[[ Data extract open ]]

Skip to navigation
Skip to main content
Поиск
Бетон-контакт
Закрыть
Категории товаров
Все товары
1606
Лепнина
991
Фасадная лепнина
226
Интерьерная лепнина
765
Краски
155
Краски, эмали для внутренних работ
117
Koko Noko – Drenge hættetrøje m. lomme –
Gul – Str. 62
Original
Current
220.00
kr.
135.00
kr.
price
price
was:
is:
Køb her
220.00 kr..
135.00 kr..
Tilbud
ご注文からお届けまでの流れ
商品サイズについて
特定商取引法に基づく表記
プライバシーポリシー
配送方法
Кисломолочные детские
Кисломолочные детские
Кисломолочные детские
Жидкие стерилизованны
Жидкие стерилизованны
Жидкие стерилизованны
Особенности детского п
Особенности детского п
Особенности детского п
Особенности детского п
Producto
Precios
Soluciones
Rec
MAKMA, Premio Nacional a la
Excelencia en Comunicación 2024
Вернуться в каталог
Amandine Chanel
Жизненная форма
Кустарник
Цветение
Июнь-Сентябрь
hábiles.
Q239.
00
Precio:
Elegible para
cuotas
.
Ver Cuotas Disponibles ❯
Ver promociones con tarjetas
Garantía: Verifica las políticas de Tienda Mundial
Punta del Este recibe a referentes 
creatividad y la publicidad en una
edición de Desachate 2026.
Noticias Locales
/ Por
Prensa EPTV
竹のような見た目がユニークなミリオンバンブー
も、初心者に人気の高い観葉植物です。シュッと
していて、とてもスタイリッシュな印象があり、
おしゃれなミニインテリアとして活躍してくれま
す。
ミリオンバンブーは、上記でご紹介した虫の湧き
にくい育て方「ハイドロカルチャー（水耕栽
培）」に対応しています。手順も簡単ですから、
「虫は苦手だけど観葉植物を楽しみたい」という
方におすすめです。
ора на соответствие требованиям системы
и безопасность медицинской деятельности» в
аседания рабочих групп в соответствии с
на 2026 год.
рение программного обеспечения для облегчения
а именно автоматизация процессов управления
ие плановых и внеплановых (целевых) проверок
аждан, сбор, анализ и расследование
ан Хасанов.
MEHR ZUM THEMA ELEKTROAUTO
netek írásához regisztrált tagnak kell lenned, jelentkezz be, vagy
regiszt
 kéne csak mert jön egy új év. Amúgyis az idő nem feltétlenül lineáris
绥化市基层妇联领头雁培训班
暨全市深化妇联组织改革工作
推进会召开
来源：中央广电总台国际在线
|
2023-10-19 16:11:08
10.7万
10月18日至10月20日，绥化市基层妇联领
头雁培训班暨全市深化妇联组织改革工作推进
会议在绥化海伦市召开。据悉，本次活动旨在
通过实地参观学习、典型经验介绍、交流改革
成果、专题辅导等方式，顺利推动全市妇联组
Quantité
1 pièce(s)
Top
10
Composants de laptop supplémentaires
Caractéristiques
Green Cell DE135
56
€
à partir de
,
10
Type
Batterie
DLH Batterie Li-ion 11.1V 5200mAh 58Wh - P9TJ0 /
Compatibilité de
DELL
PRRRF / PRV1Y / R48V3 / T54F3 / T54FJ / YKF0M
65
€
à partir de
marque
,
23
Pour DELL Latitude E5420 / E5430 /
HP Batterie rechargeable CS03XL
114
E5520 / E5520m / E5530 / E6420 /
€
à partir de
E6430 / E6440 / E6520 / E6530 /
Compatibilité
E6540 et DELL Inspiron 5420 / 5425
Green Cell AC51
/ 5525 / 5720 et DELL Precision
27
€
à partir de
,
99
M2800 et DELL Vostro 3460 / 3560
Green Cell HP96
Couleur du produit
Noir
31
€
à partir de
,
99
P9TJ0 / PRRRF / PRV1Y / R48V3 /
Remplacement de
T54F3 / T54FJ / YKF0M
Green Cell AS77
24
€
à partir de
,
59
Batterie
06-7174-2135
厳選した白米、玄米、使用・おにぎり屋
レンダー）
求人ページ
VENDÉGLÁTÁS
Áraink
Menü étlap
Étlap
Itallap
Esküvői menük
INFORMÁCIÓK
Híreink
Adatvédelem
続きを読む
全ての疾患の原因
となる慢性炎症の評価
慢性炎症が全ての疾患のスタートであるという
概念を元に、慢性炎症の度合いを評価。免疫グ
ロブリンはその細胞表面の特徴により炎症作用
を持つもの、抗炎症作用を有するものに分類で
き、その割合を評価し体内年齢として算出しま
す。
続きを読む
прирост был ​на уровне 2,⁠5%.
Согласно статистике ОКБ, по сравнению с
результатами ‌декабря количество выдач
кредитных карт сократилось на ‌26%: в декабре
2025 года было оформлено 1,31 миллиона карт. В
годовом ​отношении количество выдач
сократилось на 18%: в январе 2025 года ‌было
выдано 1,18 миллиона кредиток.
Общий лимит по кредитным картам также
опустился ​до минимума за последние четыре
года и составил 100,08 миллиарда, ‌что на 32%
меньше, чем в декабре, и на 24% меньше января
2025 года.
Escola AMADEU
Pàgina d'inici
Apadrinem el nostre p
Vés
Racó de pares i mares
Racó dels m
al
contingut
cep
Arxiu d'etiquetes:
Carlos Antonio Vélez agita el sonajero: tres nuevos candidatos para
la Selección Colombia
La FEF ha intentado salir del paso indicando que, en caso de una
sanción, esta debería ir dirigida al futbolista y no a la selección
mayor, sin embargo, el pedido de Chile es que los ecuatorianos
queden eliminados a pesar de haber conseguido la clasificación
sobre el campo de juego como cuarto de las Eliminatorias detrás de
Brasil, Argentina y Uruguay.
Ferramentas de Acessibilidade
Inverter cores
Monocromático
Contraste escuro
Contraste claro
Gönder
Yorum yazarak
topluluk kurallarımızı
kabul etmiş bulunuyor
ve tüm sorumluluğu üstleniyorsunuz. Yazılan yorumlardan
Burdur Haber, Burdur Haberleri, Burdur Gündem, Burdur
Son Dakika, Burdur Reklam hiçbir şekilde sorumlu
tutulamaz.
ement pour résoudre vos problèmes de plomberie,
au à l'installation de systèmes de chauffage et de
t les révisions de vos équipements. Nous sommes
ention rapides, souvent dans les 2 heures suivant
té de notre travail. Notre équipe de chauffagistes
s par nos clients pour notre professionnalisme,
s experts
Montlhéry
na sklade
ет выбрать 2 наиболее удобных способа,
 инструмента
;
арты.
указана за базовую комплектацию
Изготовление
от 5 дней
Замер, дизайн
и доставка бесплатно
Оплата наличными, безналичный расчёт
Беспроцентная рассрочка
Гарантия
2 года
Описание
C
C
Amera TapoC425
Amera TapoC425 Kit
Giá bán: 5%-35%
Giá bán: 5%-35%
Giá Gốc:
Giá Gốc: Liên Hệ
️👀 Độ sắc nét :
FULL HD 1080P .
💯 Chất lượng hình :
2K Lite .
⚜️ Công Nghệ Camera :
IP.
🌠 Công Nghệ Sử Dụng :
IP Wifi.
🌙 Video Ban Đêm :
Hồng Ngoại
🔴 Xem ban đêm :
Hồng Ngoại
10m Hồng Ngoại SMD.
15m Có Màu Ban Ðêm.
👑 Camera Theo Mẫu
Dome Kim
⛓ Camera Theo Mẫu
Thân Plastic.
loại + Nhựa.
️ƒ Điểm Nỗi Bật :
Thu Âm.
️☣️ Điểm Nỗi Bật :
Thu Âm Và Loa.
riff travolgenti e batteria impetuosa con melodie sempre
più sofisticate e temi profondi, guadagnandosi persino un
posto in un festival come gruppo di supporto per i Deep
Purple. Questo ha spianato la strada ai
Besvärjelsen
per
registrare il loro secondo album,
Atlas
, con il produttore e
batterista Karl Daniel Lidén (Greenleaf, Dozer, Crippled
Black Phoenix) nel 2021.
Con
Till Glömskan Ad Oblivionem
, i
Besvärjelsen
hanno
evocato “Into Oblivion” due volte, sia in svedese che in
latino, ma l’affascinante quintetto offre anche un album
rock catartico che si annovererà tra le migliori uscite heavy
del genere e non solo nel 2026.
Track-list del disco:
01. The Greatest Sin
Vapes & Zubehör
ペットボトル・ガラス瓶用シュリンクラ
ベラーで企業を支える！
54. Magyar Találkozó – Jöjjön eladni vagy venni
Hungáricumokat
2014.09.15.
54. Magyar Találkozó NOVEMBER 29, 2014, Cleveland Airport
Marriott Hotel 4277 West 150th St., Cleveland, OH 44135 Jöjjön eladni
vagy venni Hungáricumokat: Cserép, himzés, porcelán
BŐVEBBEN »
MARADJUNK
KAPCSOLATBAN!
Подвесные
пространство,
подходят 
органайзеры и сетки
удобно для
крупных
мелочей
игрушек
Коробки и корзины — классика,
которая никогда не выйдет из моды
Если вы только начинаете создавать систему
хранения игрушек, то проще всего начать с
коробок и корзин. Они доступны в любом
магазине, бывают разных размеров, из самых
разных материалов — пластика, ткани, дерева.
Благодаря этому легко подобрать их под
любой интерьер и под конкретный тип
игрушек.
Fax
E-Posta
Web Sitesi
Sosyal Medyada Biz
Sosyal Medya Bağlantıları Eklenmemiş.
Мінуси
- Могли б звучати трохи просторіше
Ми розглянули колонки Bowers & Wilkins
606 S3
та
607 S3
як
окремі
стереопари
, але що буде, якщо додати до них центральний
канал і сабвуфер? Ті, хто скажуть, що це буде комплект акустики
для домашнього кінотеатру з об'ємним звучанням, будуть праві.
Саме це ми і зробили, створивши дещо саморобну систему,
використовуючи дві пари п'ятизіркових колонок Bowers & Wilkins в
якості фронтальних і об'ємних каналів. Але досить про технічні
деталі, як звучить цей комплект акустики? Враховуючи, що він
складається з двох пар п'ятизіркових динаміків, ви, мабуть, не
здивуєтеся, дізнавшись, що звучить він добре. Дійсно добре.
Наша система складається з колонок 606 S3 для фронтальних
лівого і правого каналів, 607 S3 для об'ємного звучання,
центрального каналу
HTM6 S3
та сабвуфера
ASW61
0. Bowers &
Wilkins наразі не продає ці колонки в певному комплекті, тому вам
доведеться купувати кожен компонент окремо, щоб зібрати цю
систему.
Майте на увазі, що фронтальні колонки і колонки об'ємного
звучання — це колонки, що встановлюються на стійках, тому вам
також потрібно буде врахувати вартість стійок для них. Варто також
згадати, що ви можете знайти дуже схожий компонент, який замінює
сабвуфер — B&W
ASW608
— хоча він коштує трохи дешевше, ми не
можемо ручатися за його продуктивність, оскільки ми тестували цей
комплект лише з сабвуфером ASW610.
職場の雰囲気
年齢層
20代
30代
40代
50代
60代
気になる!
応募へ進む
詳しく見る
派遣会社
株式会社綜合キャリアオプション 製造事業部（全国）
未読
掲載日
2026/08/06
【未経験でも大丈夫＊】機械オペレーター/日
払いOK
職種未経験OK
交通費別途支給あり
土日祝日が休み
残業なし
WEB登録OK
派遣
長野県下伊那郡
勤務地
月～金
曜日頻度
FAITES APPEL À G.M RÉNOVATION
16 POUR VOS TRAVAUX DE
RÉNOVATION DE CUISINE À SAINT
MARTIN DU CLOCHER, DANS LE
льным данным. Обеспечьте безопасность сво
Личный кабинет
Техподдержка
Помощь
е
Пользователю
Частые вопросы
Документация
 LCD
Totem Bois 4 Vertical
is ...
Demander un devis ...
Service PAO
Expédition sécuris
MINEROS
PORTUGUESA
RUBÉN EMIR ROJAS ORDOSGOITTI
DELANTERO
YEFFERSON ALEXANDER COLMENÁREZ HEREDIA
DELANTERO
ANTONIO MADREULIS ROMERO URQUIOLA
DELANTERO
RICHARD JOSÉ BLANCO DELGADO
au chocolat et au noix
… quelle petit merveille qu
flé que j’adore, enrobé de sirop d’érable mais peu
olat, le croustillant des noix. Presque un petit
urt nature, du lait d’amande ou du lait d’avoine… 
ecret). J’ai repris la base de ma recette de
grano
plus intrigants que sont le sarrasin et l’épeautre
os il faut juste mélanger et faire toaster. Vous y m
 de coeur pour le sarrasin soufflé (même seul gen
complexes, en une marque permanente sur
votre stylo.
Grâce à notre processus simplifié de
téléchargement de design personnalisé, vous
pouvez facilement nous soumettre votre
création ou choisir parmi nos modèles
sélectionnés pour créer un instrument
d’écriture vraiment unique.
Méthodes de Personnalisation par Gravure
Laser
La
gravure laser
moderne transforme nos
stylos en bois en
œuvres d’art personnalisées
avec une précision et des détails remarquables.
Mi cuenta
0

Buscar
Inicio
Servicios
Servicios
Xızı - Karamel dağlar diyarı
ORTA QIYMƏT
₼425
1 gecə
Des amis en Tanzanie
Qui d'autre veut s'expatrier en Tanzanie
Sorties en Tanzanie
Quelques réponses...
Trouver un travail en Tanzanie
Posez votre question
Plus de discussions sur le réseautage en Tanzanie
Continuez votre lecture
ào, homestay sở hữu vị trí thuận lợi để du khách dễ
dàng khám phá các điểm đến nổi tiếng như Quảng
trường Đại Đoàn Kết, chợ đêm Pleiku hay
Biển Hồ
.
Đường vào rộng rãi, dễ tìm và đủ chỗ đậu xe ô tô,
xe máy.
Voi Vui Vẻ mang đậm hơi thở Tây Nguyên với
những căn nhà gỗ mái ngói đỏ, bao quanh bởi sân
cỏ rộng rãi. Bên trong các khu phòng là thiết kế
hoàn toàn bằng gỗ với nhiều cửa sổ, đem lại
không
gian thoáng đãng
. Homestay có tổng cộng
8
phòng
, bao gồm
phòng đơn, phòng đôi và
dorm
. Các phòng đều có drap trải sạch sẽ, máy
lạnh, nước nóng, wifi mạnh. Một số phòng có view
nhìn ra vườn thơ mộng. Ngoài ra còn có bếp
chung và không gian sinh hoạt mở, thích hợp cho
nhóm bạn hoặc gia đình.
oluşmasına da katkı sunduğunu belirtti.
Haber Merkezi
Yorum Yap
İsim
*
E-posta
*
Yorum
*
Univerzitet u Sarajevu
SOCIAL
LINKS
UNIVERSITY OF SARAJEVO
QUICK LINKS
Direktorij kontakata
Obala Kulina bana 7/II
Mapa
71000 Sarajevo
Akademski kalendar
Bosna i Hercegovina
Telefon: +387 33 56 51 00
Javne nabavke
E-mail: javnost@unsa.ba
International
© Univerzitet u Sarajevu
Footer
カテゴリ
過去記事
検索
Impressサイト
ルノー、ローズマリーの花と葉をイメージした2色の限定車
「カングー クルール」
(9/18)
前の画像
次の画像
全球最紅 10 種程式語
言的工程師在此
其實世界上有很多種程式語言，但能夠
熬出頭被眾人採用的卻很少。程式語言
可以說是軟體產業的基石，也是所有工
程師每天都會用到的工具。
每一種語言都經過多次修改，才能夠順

[[ Data extract closed ]]

- **Task details**
Every line holding the string "фронтальних" should be copied here, so please find those lines in the data.

- **Exercise answer**
якості фронтальних і об'ємних каналів. Але досить про технічні
Наша система складається з колонок 606 S3 для фронтальних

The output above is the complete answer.